Reactie op ODUS interpretatie onderzoeksresultaten EVA II dat er minder vogels zijn door sluiten delen Waddenzee
In het persbericht van ODUS en de analyses in de onderliggende rapportage “Verbod of beheer” worden kanttekeningen geplaatst bij de wetenschappelijke eindrapportage van het EVA II project.
Er wordt in het persbericht een conclusie aan verbonden die niet strookt met hetgeen in het EVA II rapport te lezen is en daarom misleidend genoemd kan worden. Het verbaast ons bijzonder dat ODUS - via een vertegenwoordiger van begin tot eind lid van de stuurgroep EVA II - nu opeens de integriteit van onderzoekers in twijfel trekt. Dat “de schelpdiersector vanaf het begin als boosdoener is gezien” is feitelijk onjuist en ook niet in het EVA II rapport terug te vinden.
De scholeksters in de Waddenzee zijn afgenomen van 260.000 naar 175.000. Hoofdoorzaak van deze afname met 85.000 scholeksters is het verdwijnen van de droogvallende mosselbanken rond 1990. De droogvallende mosselbanken zijn verdwenen als gevolg van mosselvisserij in combinatie met slechte broedval en mogelijk storm. Sinds het verdwijnen van de droogvallende mosselbanken is er praktisch niet meer op de platen op mossels gevist. In feite ware alle platen (en niet alleen de permanent gesloten gebieden) gesloten voor de mosselvisserij. Deze goede bescherming heeft zich vertaald in een duidelijk herstel van de droogvallende mosselbanken.
Op basis van berekeningen wordt geconcludeerd dat ook kokkelvisserij een rol heeft gespeeld in de achteruitgang van de scholeksters. Als gevolg van kokkelvisserij was de draagkracht in de Waddenzee naar schatting 15.000 lager. Dat dit heeft kunnen gebeuren is het gevolg geweest van een te lage voedselreservering. Omdat de achteruitgang van de scholeksters primair het gevolg is van het verdwijnen van de droogvallende mosselbanken zijn de scholeksters zowel in open als gesloten gebieden achteruitgegaan. Gedurende de onderzoeksperiode lagen er meer kokkels in de gesloten gebieden. Desondanks werd niet waargenomen dat de afname van scholeksters in de gesloten gebieden minder sterk was dan in de open gebieden. In sommige analyses is de afname zelfs sterker in de gesloten gebieden. Wel werd geconstateerd dat de scholeksters in de gesloten gebieden een betere conditie hadden dan de scholeksters in de open gebieden.

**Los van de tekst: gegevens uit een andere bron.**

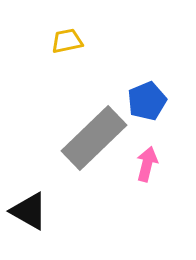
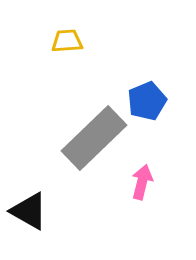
yellow trapezoid: rotated 8 degrees clockwise
pink arrow: moved 5 px left, 18 px down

Het wetenschappelijke eindrapport noemt een aantal mogelijke verklaringen voor het feit dat de scholeksters zich niet herverdeelden over de open en gesloten gebieden zoals verwacht: (1) fouten bij het toekennen van de vogels die tijdens hoogwater worden geteld aan de laagwaterfoerageergebieden, (2) de grote plaatstrouw van individuele scholeksters, (3) het feit dat de mosselbanken eerst terugkwamen in de open gebieden, (4) het feit dat nonnetjes in jaren waarin ze een belangrijke alternatieve prooi vormden in hogere dichtheid voorkwamen in de open gebieden, (5) de mogelijkheid dat de gesloten gebieden minder kansen boden om tijdens hoogwater naar regenwormen te zoeken in de weilanden. Zowel nonnetjes als regenwormen worden alleen gegeten als er te weinig kokkels en mossels zijn. Beide prooien hebben waarschijnlijk geen rol van betekenis gespeeld in het dieet van de scholeksters voordat de mosselbanken verdwenen.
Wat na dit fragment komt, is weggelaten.